• _REQUIRED WORK_
Filter the data below, keeping only lines that contain "Sunucu".

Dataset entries
* * *

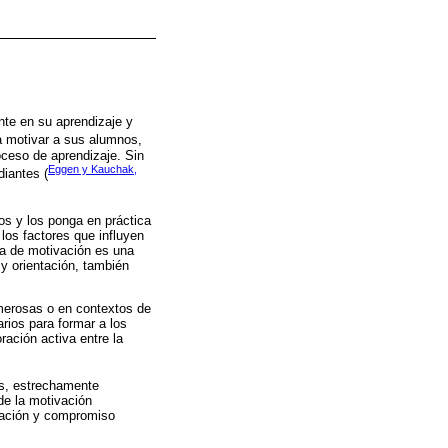
nte en su aprendizaje y
a motivar a sus alumnos,
oceso de aprendizaje. Sin
Eggen y Kauchak,
diantes (
tos y los ponga en práctica
los factores que influyen
lta de motivación es una
 y orientación, también
umerosas o en contextos de
rios para formar a los
ación activa entre la
tes, estrechamente
de la motivación
pación y compromiso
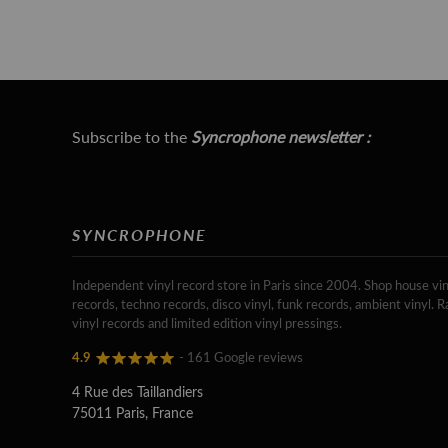
Subscribe to the
Syncrophone newsletter :
SYNCROPHONE
Independent vinyl record store in Paris since 2004. Shop house vin
records, techno records, disco vinyl, funk records, ambient vinyl. R
vinyl records and limited edition vinyl pressings.
4.9
- 161 Google reviews
4 Rue des Taillandiers
75011 Paris, France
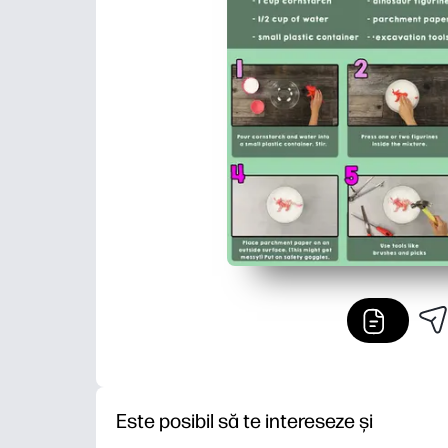
Este posibil să te intereseze și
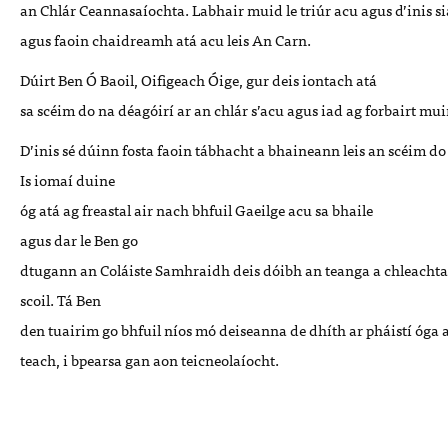
an
Chlár
Ceannasaíoc
ht
a
.
Labhair
muid
le
triúr
acu
agus
d’inis
s
agus
faoin
chaidreamh
atá
acu
leis An
Carn.
Dúirt
Ben Ó
Baoil
,
Oifigeach
Óige
, gur
deis
iontach
atá
sa
scéim
do
na
déagóirí
ar
an
chlár
s’acu
agus
iad
ag
forbairt
mui
D’inis
sé
dúinn
fosta
faoin
tábhacht
a
bhaineann
leis
an
scéim
d
Is
iomaí
duine
óg
atá
ag
freastal
air
nach
bhfuil
Gaeilge
acu
sa
bhaile
a
gus
dar
le Ben go
d
tugann
an
Coláiste
Samhraidh
deis
dóibh
an
teanga
a
chleacht
scoil. Tá
Ben
den
tuairim
go
bhfuil
níos
mó
deiseanna
de
dhíth
ar
pháistí
óga
teach, i bpearsa
gan
aon
teicneolaíocht
.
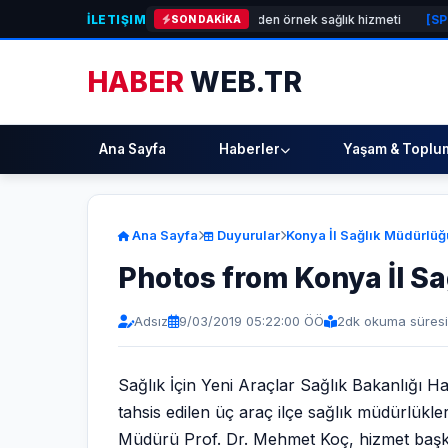
İLETIŞIM
GÜNDEM]
Menemen Belediyesi’nden örnek sağlık hizmeti
[SPOR]
Başka
SON DAKİKA
HABER
WEB.TR
Ana Sayfa
Haberler
Yaşam & Toplu
Ana Sayfa
Duyurular
Konya İl Sağlık Müdürlüğ
Photos from Konya İl S
Adsız
9/03/2019 05:22:00 ÖÖ
2
dk okuma süresi
Sağlık İçin Yeni Araçlar Sağlık Bakanlığı
tahsis edilen üç araç ilçe sağlık müdürlükl
Müdürü Prof. Dr. Mehmet Koç, hizmet başkanl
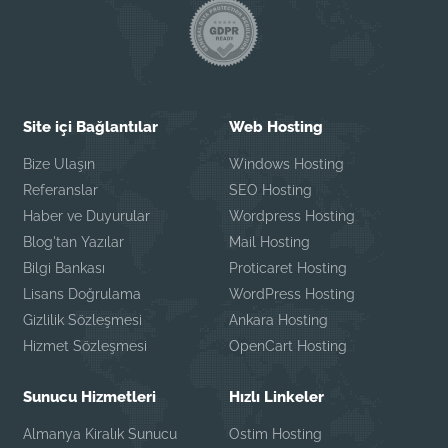
Site içi Bağlantılar
Web Hosting
Bize Ulaşın
Windows Hosting
Referanslar
SEO Hosting
Haber ve Duyurular
Wordpress Hosting
Blog'tan Yazılar
Mail Hosting
Bilgi Bankası
Proticaret Hosting
Lisans Doğrulama
WordPress Hosting
Gizlilik Sözleşmesi
Ankara Hosting
Hizmet Sözleşmesi
OpenCart Hosting
Sunucu Hizmetleri
Hızlı Linkeler
Almanya Kiralık Sunucu
Ostim Hosting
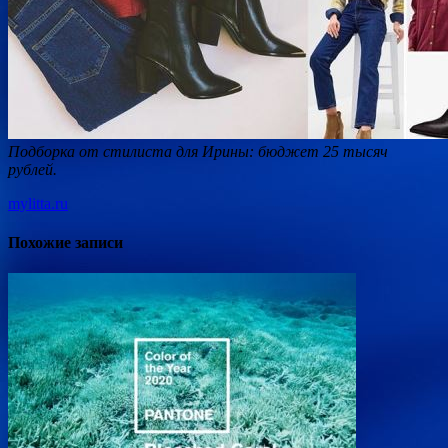
Подборка от стилиста для Ирины: бюджет 25 тысяч
рублей.
mylitta.ru
Похожие записи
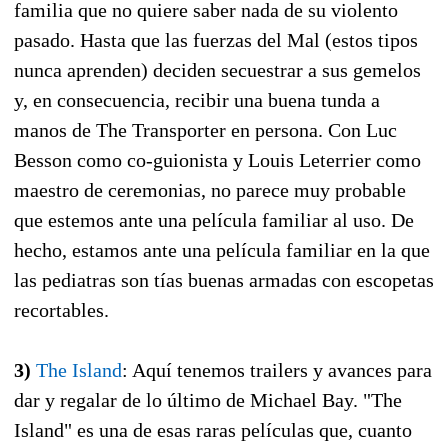
familia que no quiere saber nada de su violento
pasado. Hasta que las fuerzas del Mal (estos tipos
nunca aprenden) deciden secuestrar a sus gemelos
y, en consecuencia, recibir una buena tunda a
manos de The Transporter en persona. Con Luc
Besson como co-guionista y Louis Leterrier como
maestro de ceremonias, no parece muy probable
que estemos ante una película familiar al uso. De
hecho, estamos ante una película familiar en la que
las pediatras son tías buenas armadas con escopetas
recortables.
3)
The Island
: Aquí tenemos trailers y avances para
dar y regalar de lo último de Michael Bay. "The
Island" es una de esas raras películas que, cuanto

* * *

• _TASK OUTPUT_
Sunucu Hizmetleri
Almanya Kiralık Sunucu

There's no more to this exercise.